With row compression, our gain is around 1.5% only. So we could definitely benefit from Page compression in this case.

 

Implementation:
So here we go with the implementation:

--Change the datatype from nvarchar(400) to varchar(400)
alter table [dbo].[Order_Details] alter column [Specifications] varchar(400) null

--Compress the clustered index using PAGE compression:
alter index all on [dbo].[Order_Details] rebuild with (fillfactor = 95, Data_Compression = PAGE, maxdop = 1)

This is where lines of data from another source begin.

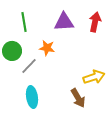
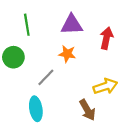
red arrow: (95, 22) -> (106, 38), moved
orange star: (47, 48) -> (67, 54), moved
gray line: (29, 66) -> (46, 77), moved

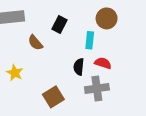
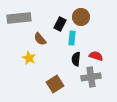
brown circle: (107, 18) -> (81, 17), moved
cyan rectangle: (90, 40) -> (72, 38), moved
yellow star: (15, 73) -> (29, 58), moved

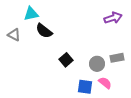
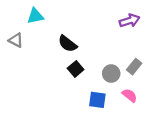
black semicircle: (44, 31) -> (68, 44), moved
gray rectangle: (117, 58) -> (134, 67), turned -40
pink semicircle: (105, 83) -> (130, 95), moved

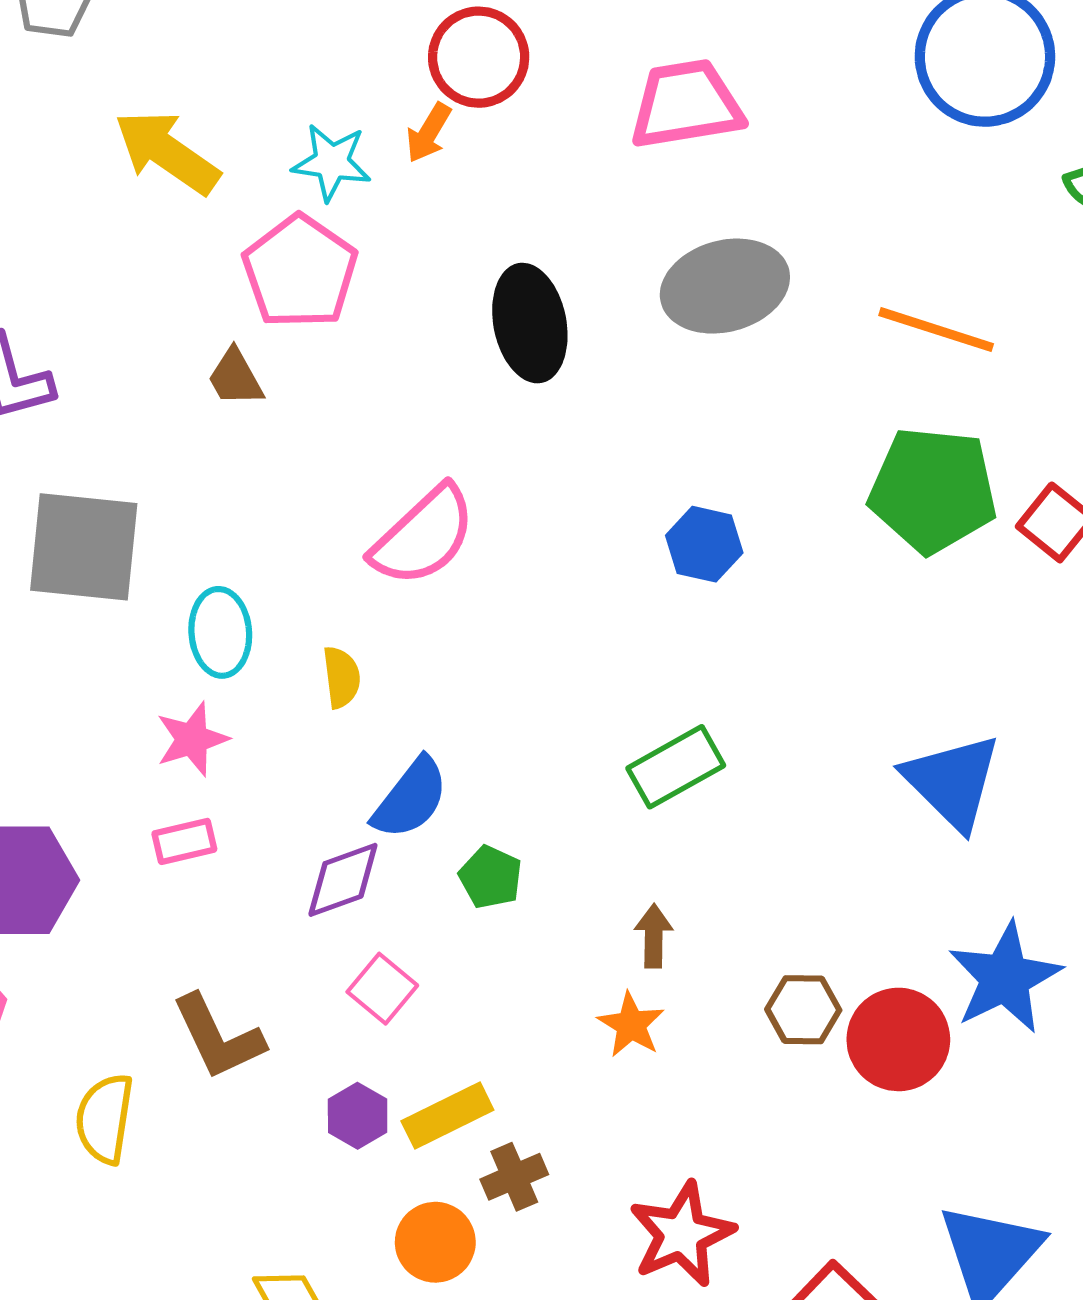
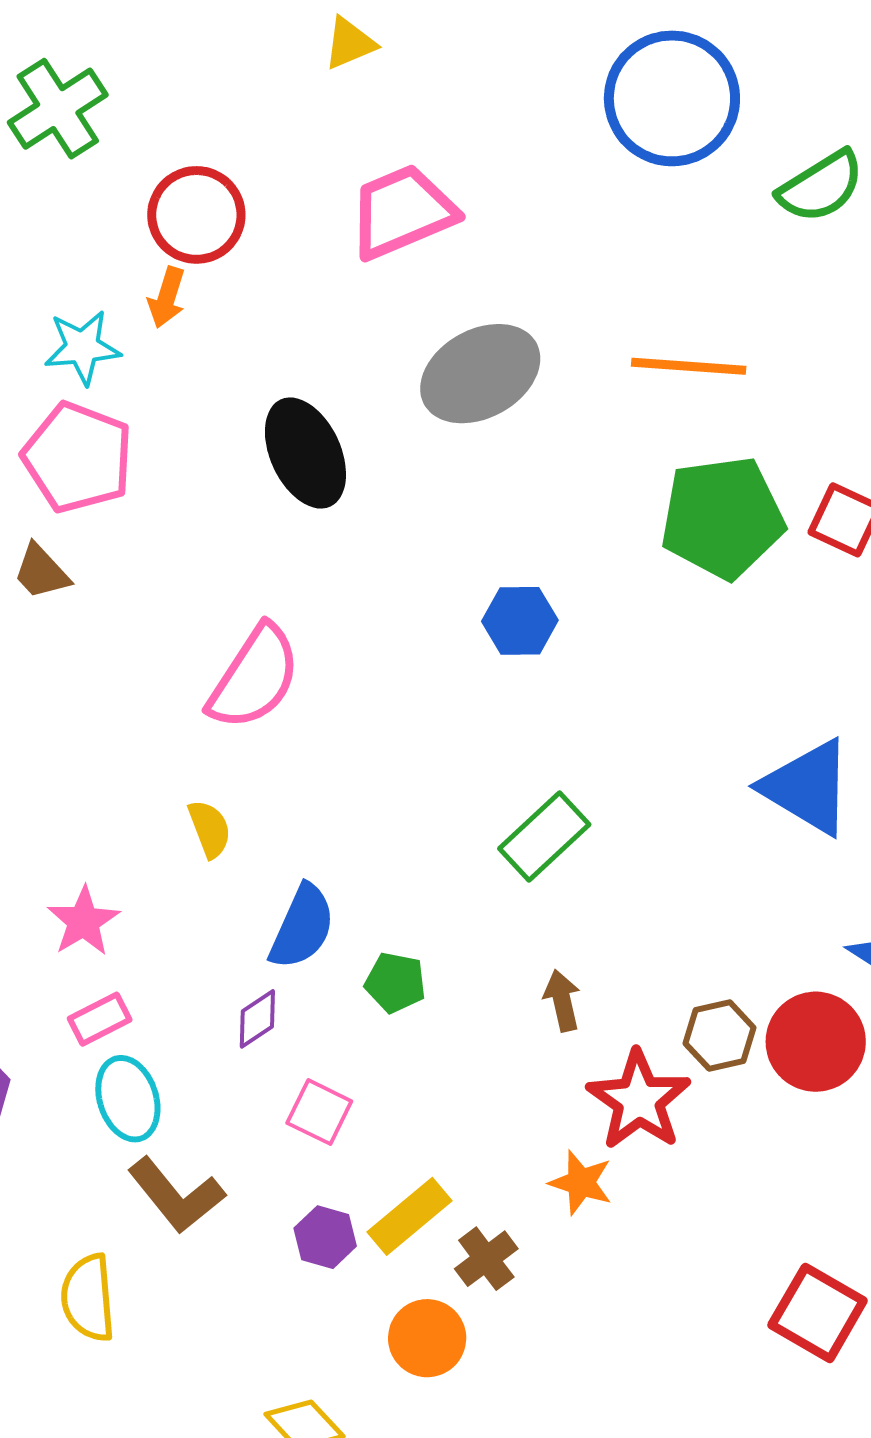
cyan ellipse: (220, 632) -> (128, 1099), moved
purple diamond: (343, 880) -> (257, 1019), size x0.7
orange star: (631, 1025) -> (581, 1183), moved
red star: (682, 1234) -> (639, 1100), moved

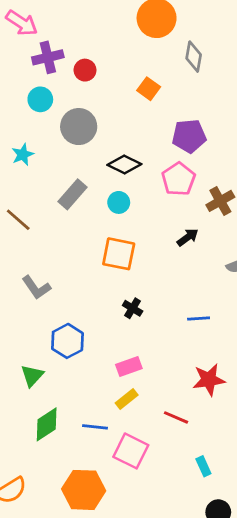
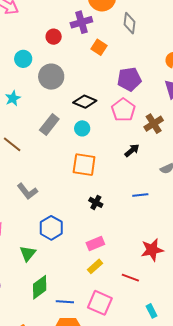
purple cross: (48, 57) -> (81, 22), moved
blue line: (199, 319) -> (140, 195), moved
blue line: (95, 427) -> (65, 302), moved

--Compress the table using PAGE compression (Not necessary if the above step is done):
alter table [dbo].[Order_Details] rebuild Partition = All with (Data_Compression = PAGE, maxdop = 1)



Testing:

Now let's run our script again to see the row density and table sizes:

/*******************************
NAME : Table Size script.
Author : Suresh K Maganti
Purpose: Get Pages, pages per row, Table size for each table. Find large tables with low row-density.
********************************/
if OBJECT_ID('tempdb..#TEMP') is not null
drop table #TEMP

create table #TEMP (Table_Name varchar(100) null
,Pages int null
,Rows_Per_Page decimal(28,4) null
,Rows_in_Table as convert(decimal(28, 0), Pages * Rows_Per_Page)
,Table_Size_MB as convert(decimal(28, 0), (convert(decimal(28,2), Pages) * 8192.00) / (1024.00 * 1024.00)))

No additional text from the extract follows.